Когда Манни пришел в себя, он почувствовал, что у него повреждено зрение. Он лежал совсем рядом с на четверть полной канистрой и вдоволь надышался бензином. В горле пересохло, низ живота болел, как будто по нему ударили кувалдой, голова раскалывалась.
— Эй, кто-нибудь!.. — закричал Манни и осекся, вспомнив о выключателе. Он с трудом поднялся, не увидел нигде даже слабого света и сообразил, что входную дверь поставили на место. Если кто-то войдет и включит свет, они оба превратятся в факелы. Стало быть, звать на помощь нельзя. Одна искра — и здесь начнется цепная реакция. Манни бросило в холодный пот, стоило только представить себе такую картину.
Он решил искать дверь на ощупь, но к горлу подкатывала тошнота, голова кружилась, так что на каждом шагу он мог потерять равновесие и упасть. К несчастью, при первом же движении он опрокинул канистру и облил брюки бензином. Черт с ней, с канистрой, подумал Манни; бензин выливался на ковер. Постепенно ему удалось подойти к стене, он нащупал угол, но в последний момент врезался во что-то из мебели. На пол полетели вещи, в углу комнаты с грохотом разбились керамическая лампа. Манни затрясся при мысли, что кто-то может войти на шум, и снова упал.
Поднявшись во второй раз, он заковылял в другом направлении, но тут же наткнулся на стул. Он заскулил, слезы покатились по жирным щекам. Наконец судьба сжалилась над ним, он нащупал деревянную ручку и толкнул дверь. Дверь легко подалась, но открылась в другую комнату. Манни опять заскулил.
Шатаясь, он, как в ночном кошмаре, побрел назад, в гостиную. Какой же я дурак, подумал Манни. Как он хотел сейчас быть дома, в постели, рядом со своей толстой женой Перл. Дома. В безопасности. А не здесь, в пугающей до обморока темноте, в двух шагах от неминуемой смерти.
Потом он попробовал воспользоваться тем же окном, через которое попал в квартиру, но вспомнил, что тщательно прикрыл его шторой, чтобы снаружи не был виден свет фонаря. Теперь он жалел, что не оставил хотя бы щелку, которая помогла бы ему найти путь к пожарной лестнице.
Повсюду он натыкался лишь на глухие стены, которые при первой же попытке опереться уходили у него из-под рук. Дважды голова кружилась так, что он падал на спину, как будто его сдувало ветром.
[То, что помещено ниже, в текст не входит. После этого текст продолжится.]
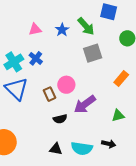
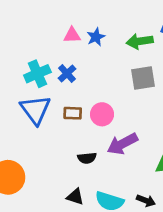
green arrow: (86, 26) -> (140, 41), turned 114
blue star: (62, 30) -> (96, 37), moved
brown rectangle: (50, 94) -> (73, 113), moved, turned -72

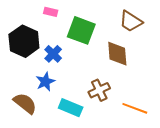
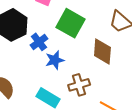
blue star: (45, 82) -> (55, 60), moved

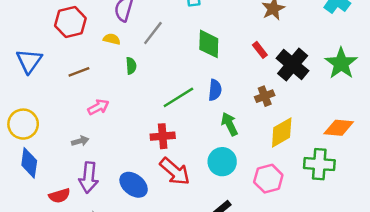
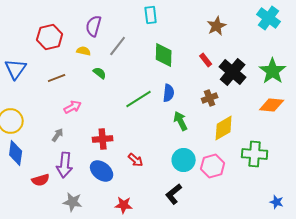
green semicircle: (131, 66) -> (100, 73), turned -48
orange diamond: (339, 128) -> (272, 105), moved
red cross: (163, 136) -> (103, 139), moved
gray arrow: (80, 141) -> (58, 135), turned -40
cyan circle: (222, 162) -> (184, 160), moved
red arrow: (175, 171) -> (136, 160), size x0.6

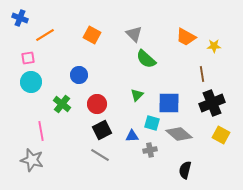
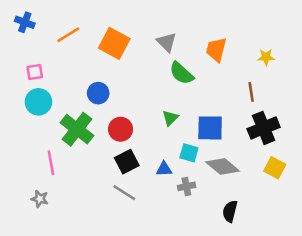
orange line: (45, 35) -> (68, 35), moved
orange square: (92, 35) -> (114, 43), size x1.4
orange trapezoid: (186, 37) -> (216, 50), moved, turned 75
green cross: (62, 104) -> (77, 129), size x1.5
gray star: (32, 160) -> (40, 199), size x0.6

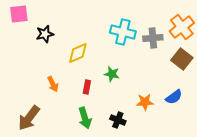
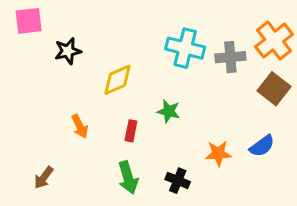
brown arrow: (29, 118) -> (44, 178), size x0.6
Потом отчаявшийся Манни услышал шаги на лестничной клетке. Он затаил дыхание… и облегченно вздохнул, когда убедился, что никто не собирается входить в квартиру. Манни медленно пополз в ту сторону, откуда доносились звуки. Он опять натолкнулся на канистру, умудрился намочить куртку, но не придал этому значения. Наконец он дополз до другой стены, встал на ноги, двинулся вдоль стены, осторожно ощупывая ее, чтобы случайно не надавить на выключатель, и наконец нашел дверь.
Как он и ожидал, ее не поставили на петли, а просто заткнули ею проем.
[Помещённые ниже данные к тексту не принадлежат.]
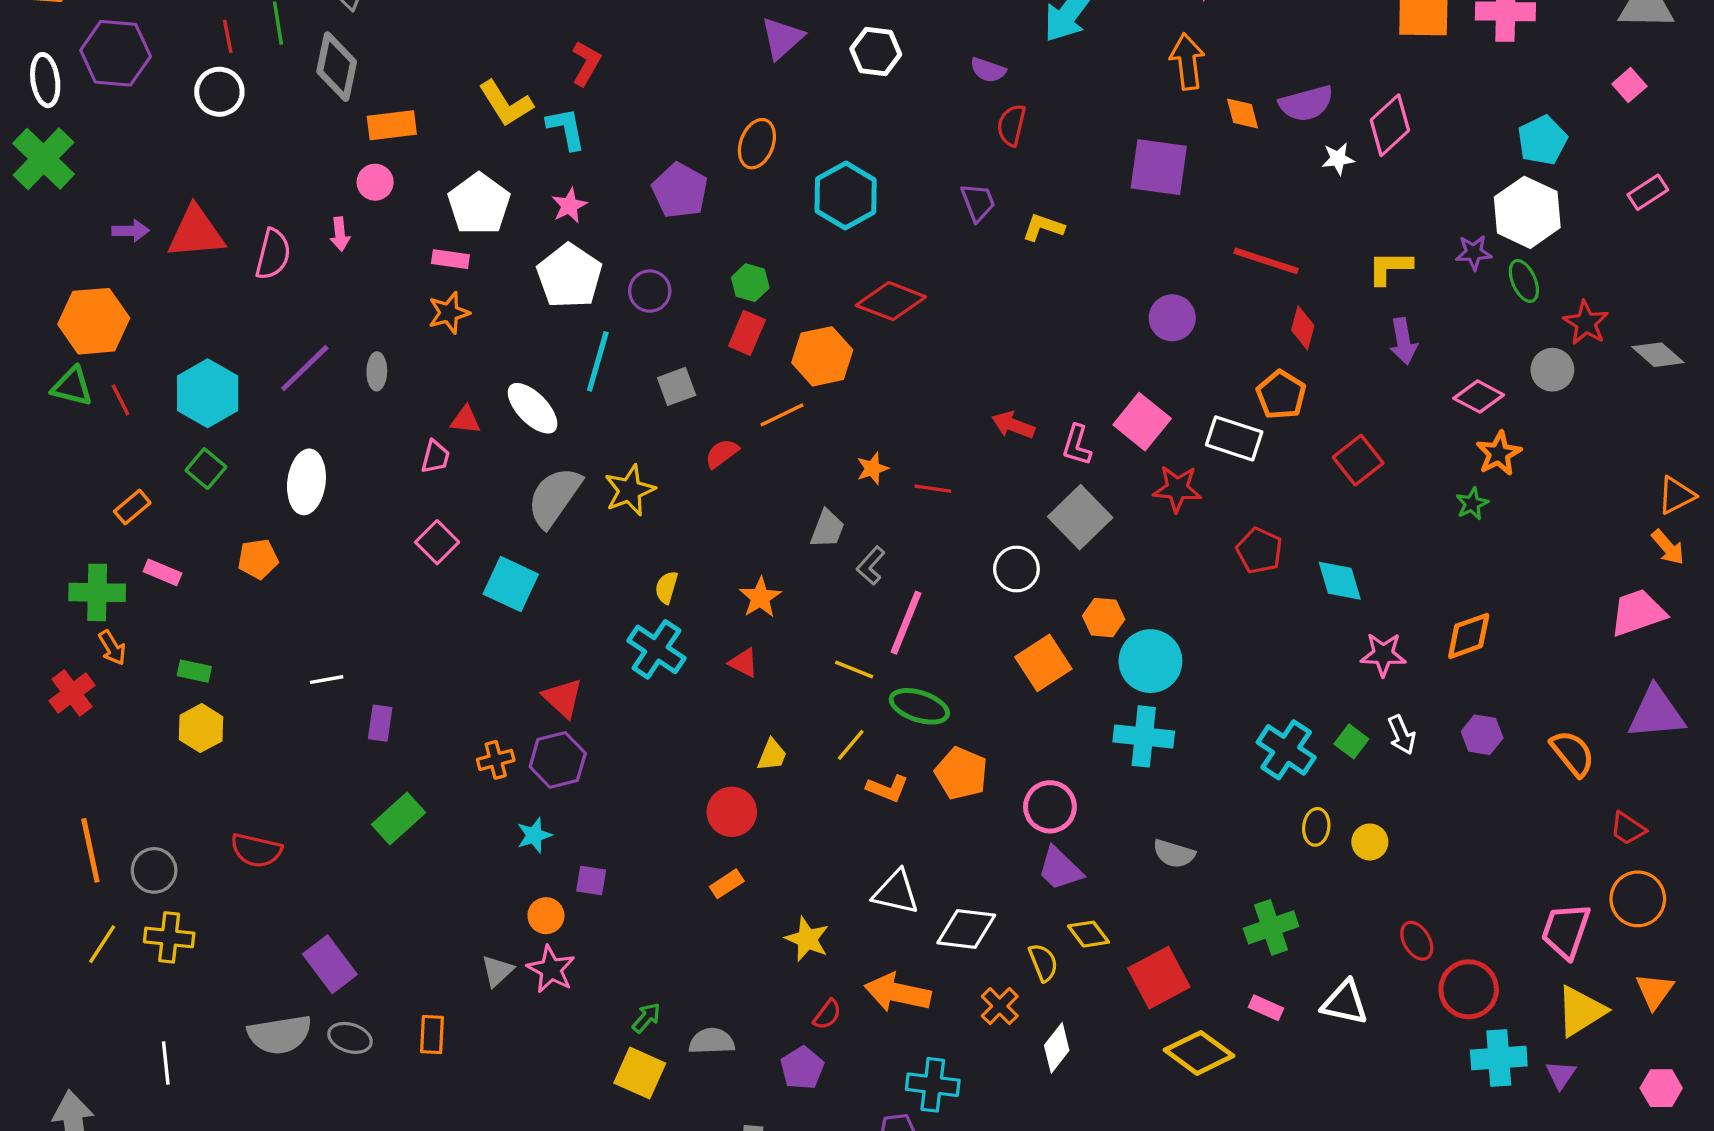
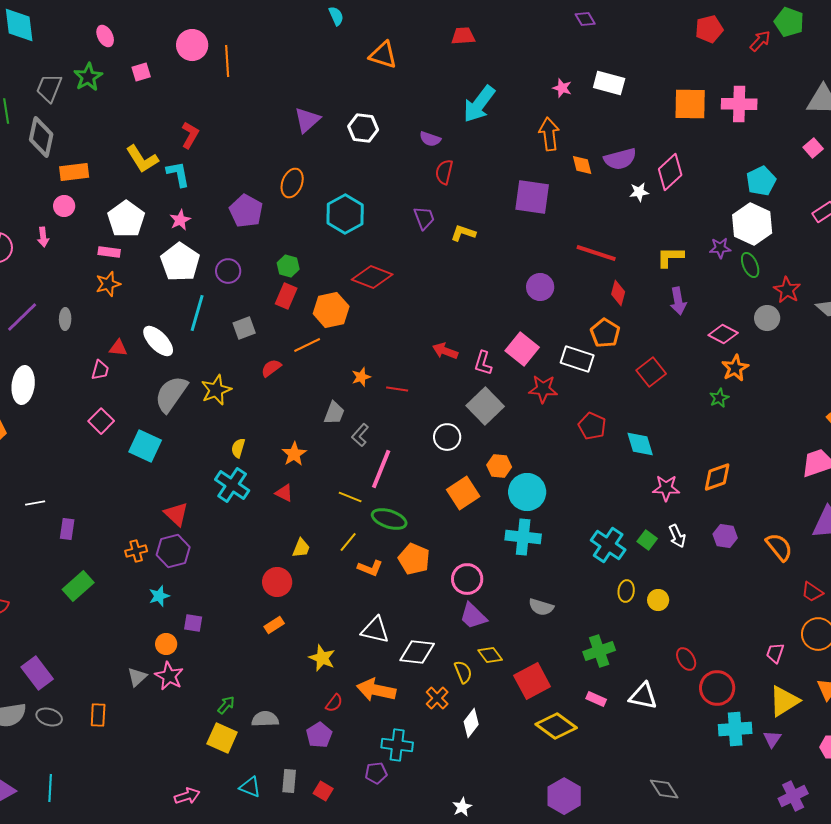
pink trapezoid: (1566, 931) -> (775, 653), size x0.6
Он потянул за ручку, но дверь не поддалась. Ручка повернулась на полный оборот без малейшего эффекта. Он стал бить в дверь ногой и минут через пять заплакал от отчаяния, потому что за это время дверь сдвинулась всего лишь на треть сантиметра. Внизу, слева от него, образовалась узкая освещенная щелка. Как он хотел выбраться на этот свет, где можно было бы не бороться с тошнотой, головокружением, а просто упасть и ждать, когда тебя найдут.
Он продолжал бить в дверь ногой и плечом. С каждой секундой его все больше охватывал страх. Все чаще ему казалось, что он слышит взрыв бензина. Манни не хотел так умирать, не хотел превратиться в пережаренный кусок свинины, который слишком долго оставался на гриле. Он представил себе запах горелого мяса, его похрустывание, вспомнил, как он ругался, что мясо плохо приготовлено.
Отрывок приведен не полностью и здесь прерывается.